No Kafeel system, No Restrictions on travelling and owning properties in Saudi Arabia with “Special Privilege Iqama”


Riyadh — Saudi Arabia is moving at a faster pace towards abolishing the sponsorship (kafeel) system with the unveiling of the “Special Privilege Iqama” system, which was approved by the Shoura Council on Wednesday.

The “Special Privilege Iqama” system will grant expatriates special privileges in terms of freedom of movement to and from Saudi Arabia without the need for consent from the sponsor.

Saudi Arabia has set up a center — “Center of Distinguished Iqama” — that will be concerned with the affairs of this type of residency.

There will be two types of Iqamas — a permanent residence permit and a temporary residence permit with specific fees.
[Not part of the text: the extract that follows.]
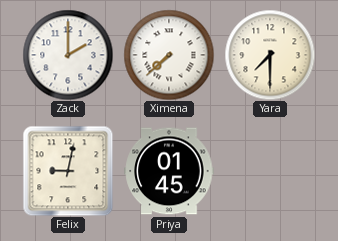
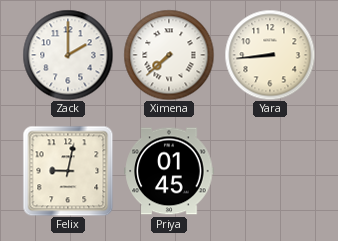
Yara: 7:30 -> 8:44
They will grant the holder a number of privileges including practicing business, according to specific conditions.

According to, several economic experts have welcomed the “Special Privilege Iqama” system.

On his Twitter account, economic expert Fadl Abulaynain said the “Special Privilege Iqama” system combats commercial cover-up (tasattur) in the Kingdom.
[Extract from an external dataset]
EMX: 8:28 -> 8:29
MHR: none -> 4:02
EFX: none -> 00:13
It grants the expatriate along with his family privileges, including obtaining visas for relatives, recruitment of domestic workers, owning real estate and means of transport, among others.

The system requires payment of certain fees to be specified by the executive bylaw.

The “Special Privilege Iqama” is in line with what was announced by Crown Prince Muhammad Bin Salman, deputy premier and minister of defense, on the Saudi Green Card during an interview with Al-Arabiya satellite channel in 2016.

The Crown Prince confirmed that the proposed Green Card system would enable Arabs and Muslims to live for long periods of time in the Kingdom. It will be one of the sources of investment in the Kingdom. He had also said that it would be implemented within the coming five years.

Speaking to Al-Eqtisadiah, Saudi economist and Shoura Council member Fahd Bin Juma said this project is meant to attract investments from affluent expatriates. They will be granted “Special Privilege Iqama”, as is implemented in many countries of the world.

He added: “This means that these expatriates will invest within the country. It will enable them to employ Saudis. This is another goal and an economic added value with regard to investment or employment.”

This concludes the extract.